As recounted in Lightfoot’s stirring ballad, the shipwreck took the lives of 29 men, a toll marked by a ringing of bells at Detroit’s “maritime sailors’ cathedral,” as his lyrics famously depicted it.

The disaster was still fresh in the headlines when Lightfoot and his band hunkered down in a Toronto studio in December 1975 at the end of a long recording day, amid work on the forthcoming album “Summertime Dream.”

Virtually on the fly — the lyrics weren’t even finished yet — they crafted the track that would later be heralded as one of the masterpieces in Lightfoot’s long, rich body of work.

“It’s funny — it was meant to be filler,” says pedal steel guitarist Ed Ringwald, then best known as Pee Wee Charles. “Gord said we’d use it to fill the album up. I mean, it was a really long song. What radio stations were going to play that?”

In fact, recalls bassist Rick Haynes, “The Wreck of the Edmund Fitzgerald” wasn’t even initially intended for the upcoming record. At that stage, it was “just this little ditty” Lightfoot had tinkered with one night in front of the band.

But the next evening, having made quick work of other songs on the recording docket, Lightfoot and the group found themselves ahead of schedule. The clock was still running on the studio time they’d reserved.

“The engineer said, ‘You’ve got the time booked. You’ve got the guys here. What about that song about the shipwreck?’” recounts Haynes. “Gordon said, ‘Well it’s not really finished yet. It still needs to be polished up.’”

Still, they decided to give it a whirl. With a few simple directions from Lightfoot, the tape started rolling, band members began playing, and out came a haunting, unrelenting sound that evoked the sensation of a roiling sea, complete with an opening drum fill that struck like a thunderclap.

And by the end of those 6 minutes, they’d created a recording that would join the canon of popular music’s hallowed first-take hits.

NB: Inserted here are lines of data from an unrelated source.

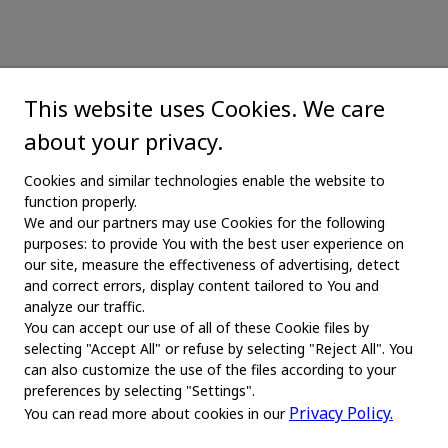
This website uses Cookies. We care
about your privacy.
Cookies and similar technologies enable the website to
function properly.
We and our partners may use Cookies for the following
purposes: to provide You with the best user experience on
our site, measure the effectiveness of advertising, detect
and correct errors, display content tailored to You and
analyze our traffic.
You can accept our use of all of these Cookie files by
selecting "Accept All" or refuse by selecting "Reject All". You
MAIN
can also customize the use of the files according to your
preferences by selecting "Settings".
Home
Privacy Policy.
You can read more about cookies in our
About us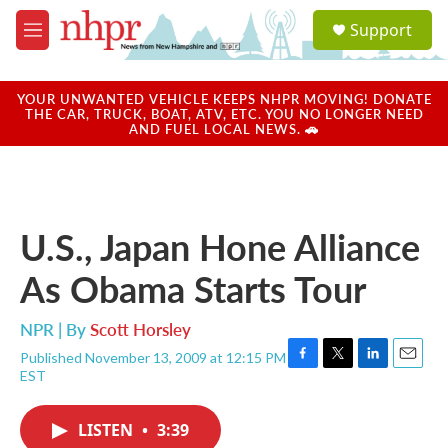
Skip to main content
S
Support
e
M
a
e
r
n
c
u
YOUR UNWANTED VEHICLE KEEPS NHPR MOVING! DONATE
h
THE CAR, TRUCK, BOAT, ATV, ETC. YOU NO LONGER NEED
AND FUEL LOCAL NEWS. 🚗
u
e
r
y
U.S., Japan Hone Alliance
As Obama Starts Tour
NPR | By
Scott Horsley
Published November 13, 2009 at 12:15 PM
F
T
L
E
EST
a
w
i
m
c
i
n
a
e
t
k
i
LISTEN
•
3:39
b
t
e
l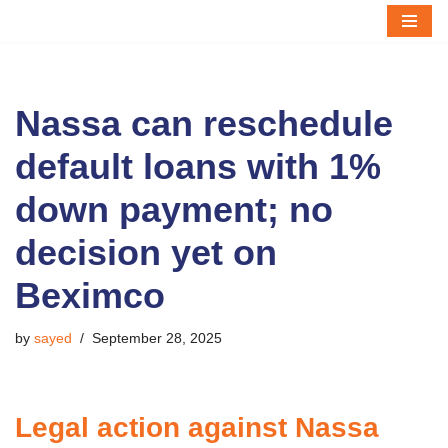
Skip
to
content
Nassa can reschedule
default loans with 1%
down payment; no
decision yet on
Beximco
by
sayed
September 28, 2025
Legal action against Nassa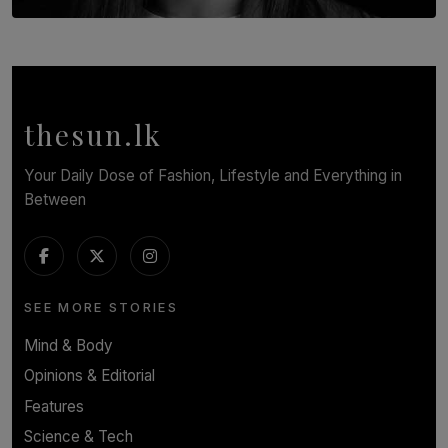
TOP STORY
In Conversation with Shivalatha Sivasundaram
BY NOELI JESUDAS
thesun.lk
Your Daily Dose of Fashion, Lifestyle and Everything in
Between
SEE MORE STORIES
Mind & Body
Opinions & Editorial
Features
Science & Tech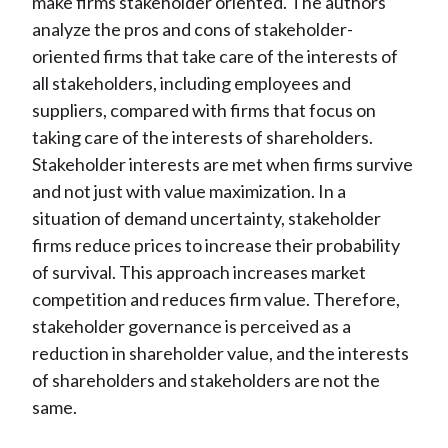
make firms stakeholder oriented. The authors
analyze the pros and cons of stakeholder-
oriented firms that take care of the interests of
all stakeholders, including employees and
suppliers, compared with firms that focus on
taking care of the interests of shareholders.
Stakeholder interests are met when firms survive
and not just with value maximization. In a
situation of demand uncertainty, stakeholder
firms reduce prices to increase their probability
of survival. This approach increases market
competition and reduces firm value. Therefore,
stakeholder governance is perceived as a
reduction in shareholder value, and the interests
of shareholders and stakeholders are not the
same.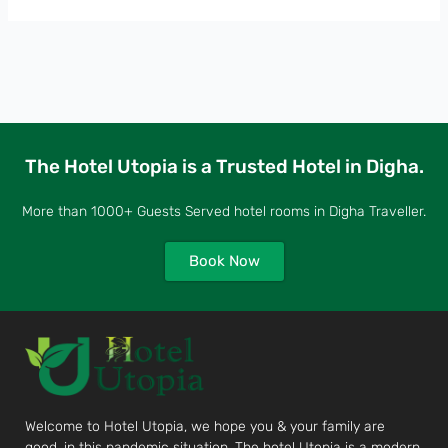
The Hotel Utopia is a Trusted Hotel in Digha.
More than 1000+ Guests Served hotel rooms in Digha Traveller.
Book Now
Welcome to Hotel Utopia, we hope you & your family are
good, in this pandemic situation. The hotel Utopia is a modern,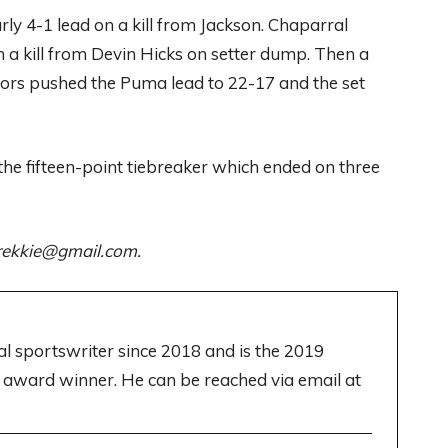
rly 4-1 lead on a kill from Jackson. Chaparral
 a kill from Devin Hicks on setter dump. Then a
errors pushed the Puma lead to 22-17 and the set
the fifteen-point tiebreaker which ended on three
ltrekkie@gmail.com.
cal sportswriter since 2018 and is the 2019
 award winner. He can be reached via email at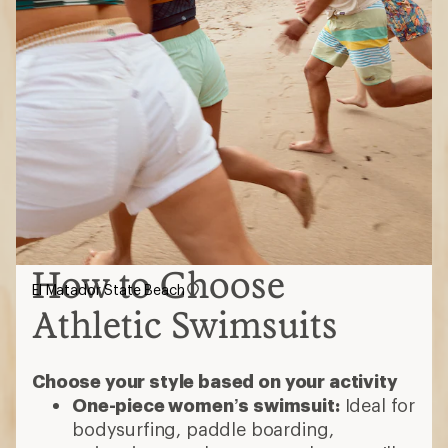
How to Choose
El Matador State Beach
Athletic Swimsuits
Choose your style based on your activity
One-piece women’s swimsuit:
Ideal for
bodysurfing, paddle boarding,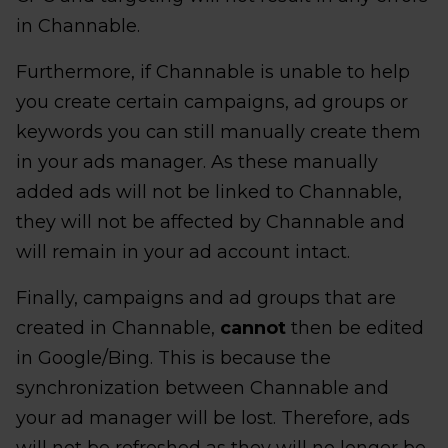
in Channable.
Furthermore, if Channable is unable to help
you create certain campaigns, ad groups or
keywords you can still manually create them
in your ads manager. As these manually
added ads will not be linked to Channable,
they will not be affected by Channable and
will remain in your ad account intact.
Finally, campaigns and ad groups that are
created in Channable,
cannot
then be edited
in Google/Bing. This is because the
synchronization between Channable and
your ad manager will be lost. Therefore, ads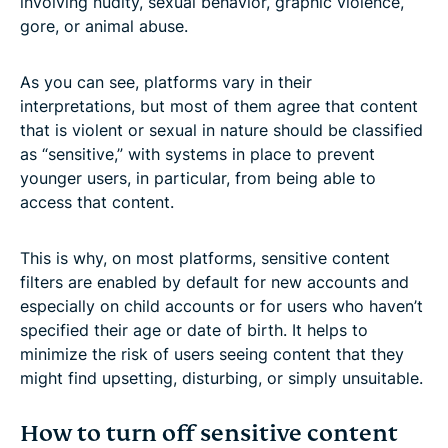
involving nudity, sexual behavior, graphic violence,
gore, or animal abuse.
As you can see, platforms vary in their
interpretations, but most of them agree that content
that is violent or sexual in nature should be classified
as “sensitive,” with systems in place to prevent
younger users, in particular, from being able to
access that content.
This is why, on most platforms, sensitive content
filters are enabled by default for new accounts and
especially on child accounts or for users who haven’t
specified their age or date of birth. It helps to
minimize the risk of users seeing content that they
might find upsetting, disturbing, or simply unsuitable.
How to turn off sensitive content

Church bells and news stories

Legend has long held that Lightfoot was sparked to write “Edmund Fitzgerald” after encountering an article about the disaster in the Nov. 24, 1975, edition of Newsweek magazine.

That piece, headlined “The Cruelest Month,” certainly had its influence — indeed, Lightfoot’s opening verse directly borrowed key imagery from the story’s lead paragraph.

But a chance moment two weeks earlier in downtown Detroit may have been just as crucial.

As recounted by the son of the late Rev. Richard Ingalls, longtime rector of Mariners’ Church on Jefferson Avenue, it was pre-dawn Nov. 11 when Ingalls made a phone call to confirm the loss of the Edmund Fitzgerald and her crew.

Ingalls then “entered the bell tower and, with solemn deliberation, pulled the rope and rang the bell 29 times,” his son writes in a new online retrospective. “He then knelt in private devotion at Mariners’ altar, under the larger-than-life stained-glass Christ figure whose right hand is raised, commanding the storm-tossed sea: ‘Peace. Be still.’”

Outside, a wire-service reporter happened to pass by. Hearing the early-morning bells, he approached the church to verify with Ingalls they’d been rung in honor of the Fitzgerald.

That reporter’s breaking story, detailing the ringing of the bells and the Detroit church’s history of service to Great Lakes sailors, was actually the first one read by Lightfoot, says the Rev. Richard Ingalls Jr., who took over his dad’s role as rector in 2006.

Ingalls Jr. says Lightfoot privately described the scenario to him years later: While flying to Toronto after a run of California concerts, the musician read the wire piece in the Los Angeles Times and was immediately moved.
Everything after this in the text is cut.